In the opening session, Ume Laila, who heads HomeNet Pakistan (HNP), quoting figures from statistical analysis conducted by WIEGO (Women in Informal Employment: Globalising and Organising), said, “Women home-based workers in Pakistan in the sectors other than agriculture have more than doubled from around 680,000 in 2013-14 to 2 million in 2017-18 and their share in non-agricultural employment has increased from 21 to 28 per cent”. This increase is because of the growth in the number of women doing home-based work.

A huge work force of women in the home-based sector is working in garment and textile industry supply chains but their effort goes unrecognised.

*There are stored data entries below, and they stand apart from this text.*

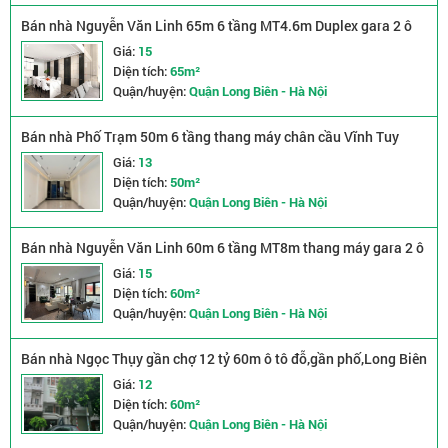
Bán nhà Nguyễn Văn Linh 65m 6 tầng MT4.6m Duplex gara 2 ô
tô nhỉnh 15 tỷ
Giá:
15
Diện tích:
65m²
Quận/huyện:
Quận Long Biên - Hà Nội
Bán nhà Phố Trạm 50m 6 tầng thang máy chân cầu Vĩnh Tuy
nhỉnh 13 tỷ
Giá:
13
Diện tích:
50m²
Quận/huyện:
Quận Long Biên - Hà Nội
Bán nhà Nguyễn Văn Linh 60m 6 tầng MT8m thang máy gara 2 ô
tô giá 15 tỷ
Giá:
15
Diện tích:
60m²
Quận/huyện:
Quận Long Biên - Hà Nội
Bán nhà Ngọc Thụy gần chợ 12 tỷ 60m ô tô đỗ,gần phố,Long Biên
Giá:
12
Diện tích:
60m²
Quận/huyện:
Quận Long Biên - Hà Nội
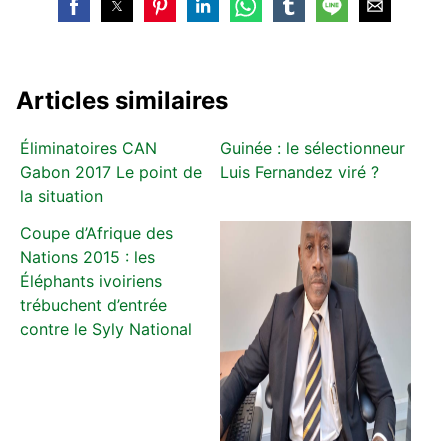
Articles similaires
Éliminatoires CAN
Guinée : le sélectionneur
Gabon 2017 Le point de
Luis Fernandez viré ?
la situation
Coupe d’Afrique des
Nations 2015 : les
Éléphants ivoiriens
trébuchent d’entrée
contre le Syly National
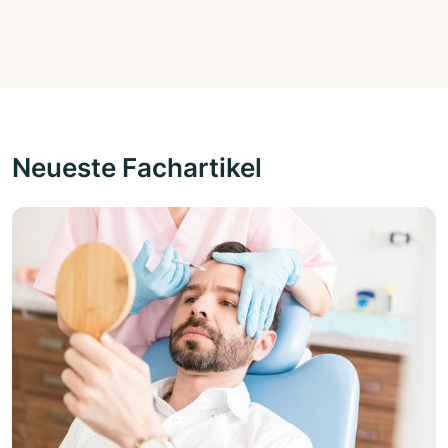
Neueste Fachartikel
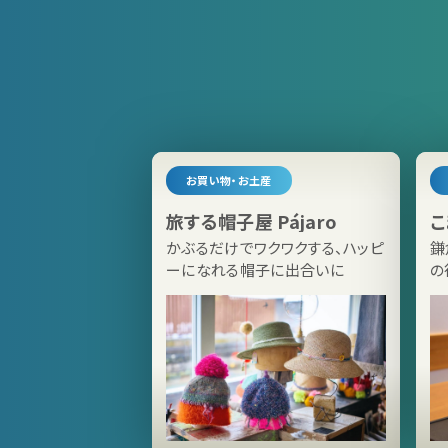
お買い物・お土産
旅する帽子屋 Pájaro
こ
かぶるだけでワクワクする、ハッピ
鎌
ーになれる帽子に出合いに
の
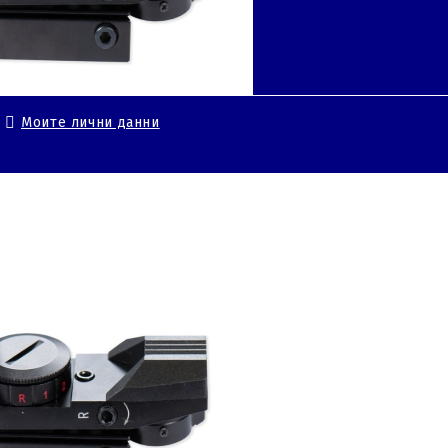
Моите лични данни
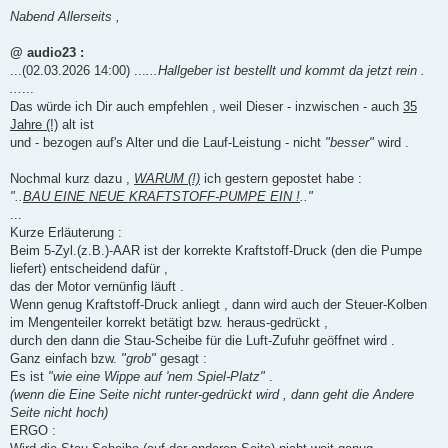
e
i
Nabend Allerseits ,
t
r
a
@ audio23 :
g
...(02.03.2026 14:00) ...
...Hallgeber ist bestellt und kommt da jetzt rein .
...
...
Das würde ich Dir auch empfehlen , weil Dieser - inzwischen - auch
35
Jahre (!)
alt ist
und - bezogen auf's Alter und die Lauf-Leistung - nicht
"besser"
wird .
Nochmal kurz dazu ,
WARUM (!)
ich gestern gepostet habe :
"..
BAU EINE NEUE KRAFTSTOFF-PUMPE EIN !
.."
...
Kurze Erläuterung :
Beim 5-Zyl.(z.B.)-AAR ist der korrekte Kraftstoff-Druck (den die Pumpe
liefert) entscheidend dafür ,
das der Motor vernünfig läuft .
Wenn genug Kraftstoff-Druck anliegt , dann wird auch der Steuer-Kolben
im Mengenteiler korrekt betätigt bzw. heraus-gedrückt ,
durch den dann die Stau-Scheibe für die Luft-Zufuhr geöffnet wird .
Ganz einfach bzw.
"grob"
gesagt :
Es ist
"wie eine Wippe auf 'nem Spiel-Platz"
.
(wenn die Eine Seite nicht runter-gedrückt wird , dann geht die Andere
Seite nicht hoch)
ERGO :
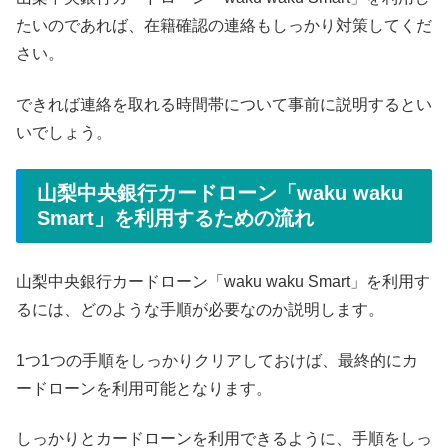
たいのであれば、在籍確認の連絡もしっかり対策してくだ
さい。
できれば連絡を取れる時間帯について事前に説明するとい
いでしょう。
山梨中央銀行カードローン「waku waku
Smart」を利用するための流れ
山梨中央銀行カードローン「waku waku Smart」を利用す
るには、どのような手順が必要なのか説明します。
1つ1つの手順をしっかりクリアしておけば、最終的にカ
ードローンを利用可能となります。
しっかりとカードローンを利用できるように、手順をしっ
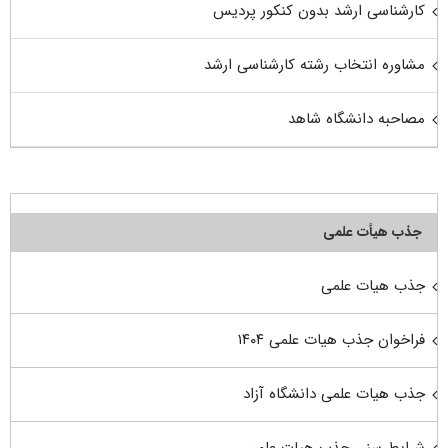
کارشناسی ارشد بدون کنکور پردیس
مشاوره انتخاب رشته کارشناسی ارشد
مصاحبه دانشگاه شاهد
جذب هیأت علمی
جذب هیات علمی
فراخوان جذب هیات علمی ۱۴۰۴
جذب هیات علمی دانشگاه آزاد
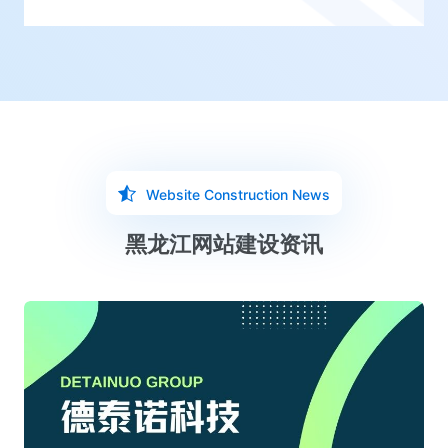
Website Construction News
黑龙江网站建设资讯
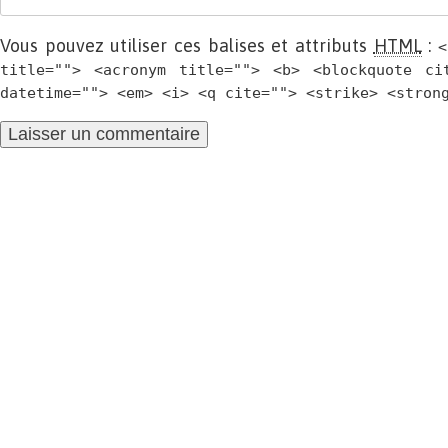
Vous pouvez utiliser ces balises et attributs
HTML
:
<
title=""> <acronym title=""> <b> <blockquote ci
datetime=""> <em> <i> <q cite=""> <strike> <stron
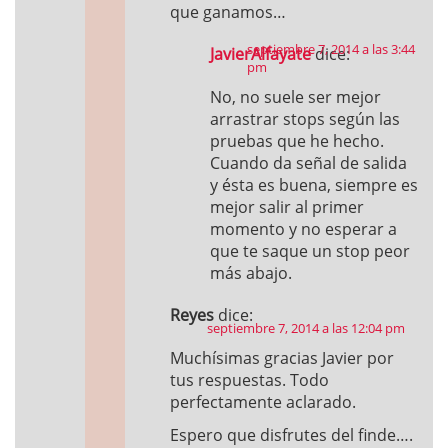
que ganamos…
septiembre 7, 2014 a las 3:44
JavierAlfayate
dice:
pm
No, no suele ser mejor
arrastrar stops según las
pruebas que he hecho.
Cuando da señal de salida
y ésta es buena, siempre es
mejor salir al primer
momento y no esperar a
que te saque un stop peor
más abajo.
Reyes
dice:
septiembre 7, 2014 a las 12:04 pm
Muchísimas gracias Javier por
tus respuestas. Todo
perfectamente aclarado.
Espero que disfrutes del finde….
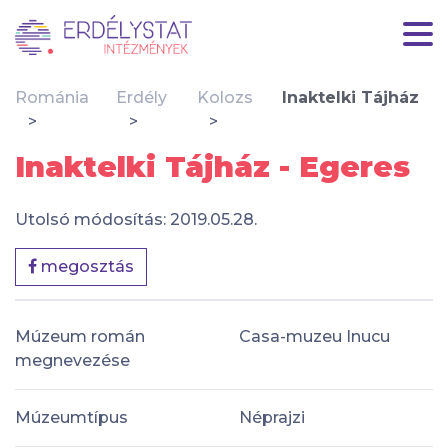
Románia
Erdély
Kolozs
Inaktelki Tájház
Inaktelki Tájház - Egeres
Utolsó módosítás: 2019.05.28.
megosztás
Múzeum román
Casa-muzeu Inucu
megnevezése
Múzeumtípus
Néprajzi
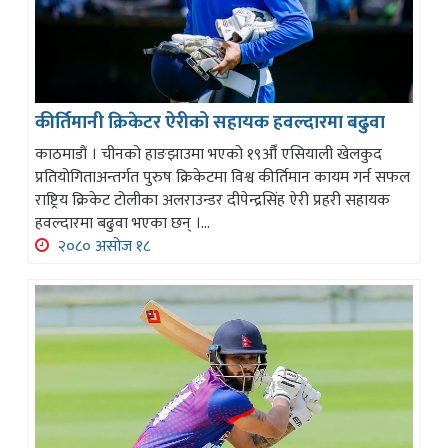
कीर्तिमानी क्रिकेटर ऐरीको सहायक हवल्दारमा बढुवा
काठमाडौं । चीनको हाङझाउमा भएको १९औँ एसियाली खेलकुद
प्रतियोगिताअन्तर्गत पुरुष क्रिकेटमा विश्व कीर्तिमान कायम गर्न सफल
राष्ट्रिय क्रिकेट टोलीका अलराउन्डर दीपेन्द्रसिंह ऐरी प्रहरी सहायक
हवल्दारमा बढुवा भएका छन् ।...
२०८० असोज १८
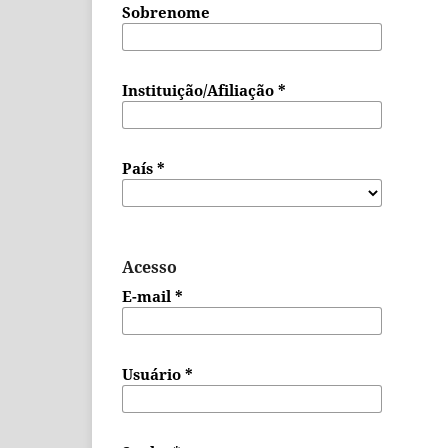
Sobrenome
Instituição/Afiliação
*
País
*
Acesso
E-mail
*
Usuário
*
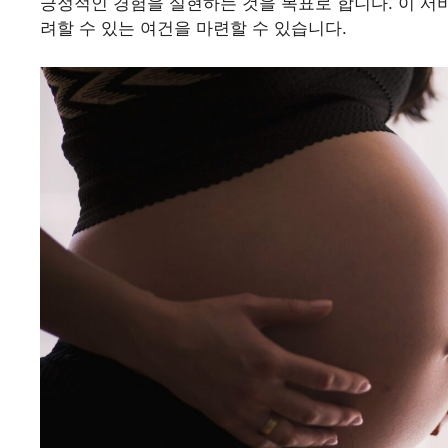
긍정적인 경험을 실현하는 것을 목표로 합니다. 이 서
려할 수 있는 여건을 마련할 수 있습니다.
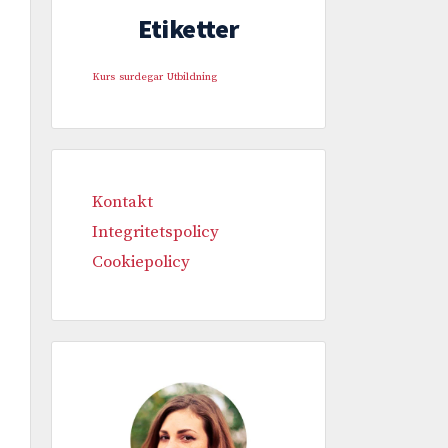
Etiketter
Kurs
surdegar
Utbildning
Kontakt
Integritetspolicy
Cookiepolicy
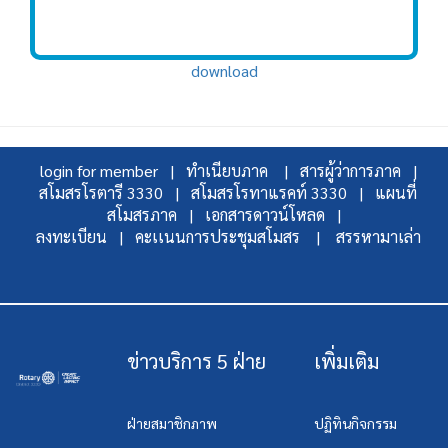
download
login for member |
ทำเนียบภาค |
สารผู้ว่าการภาค |
สโมสรโรตารี 3330 |
สโมสรโรทาแรคท์ 3330 |
แผนที่
สโมสรภาค |
เอกสารดาวน์โหลด |
ลงทะเบียน |
คะเเนนการประชุมสโมสร |
สรรหามาเล่า
ข่าวบริการ 5 ฝ่าย
เพิ่มเติม
ฝ่ายสมาชิกภาพ
ปฏิทินกิจกรรม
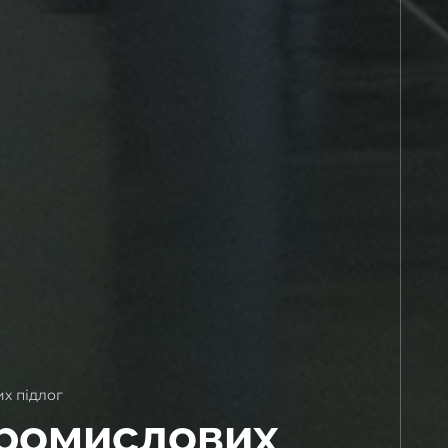
х підлог
промислових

Rehana Yasmin from Garment, Textile and Hosiery Union said that it is important for home-based women workers (HBWs) to register as unions so that they can do direct collective bargaining and negotiations. As registration of HBWs is starting in Sindh, it becomes imperative that women who are already organised should get themselves registered with Labour Department. This will give them strength for collective actions.

COVID-19 has impacted HBWs in the interior parts of the country.

Imran Korai, coordinator of District Action Committee, HomeNet Pakistan, from Dadu said that women in the rural belt are working more than 10 hours a day and are paid less. They work for seven days to produce one kilo of rope (waan) used for charpoys and other stuff which earns them Rs45 only. This is all hand work and seven steps are involved in making a fine rope which is ready for sale. The children of the family also help them in this work. All this goes unrecognised. COVID-19 and flooding in Sindh have made HBWs more vulnerable. They receive no support from the government in the shape of ration or medicines. Only local organisations help them, he said.

Speaking on the HBWs contribution in the global supply chains, Arshad Mirza from Bedari Sialkot said a huge women workforce is working in the soccer ball industry and sportswear. Initiatives taken for empowering home-based workers for upgrading their work into community-based centres has provided a platform for women to enjoy better and decent wages. But the work has been affected due to COVID-19.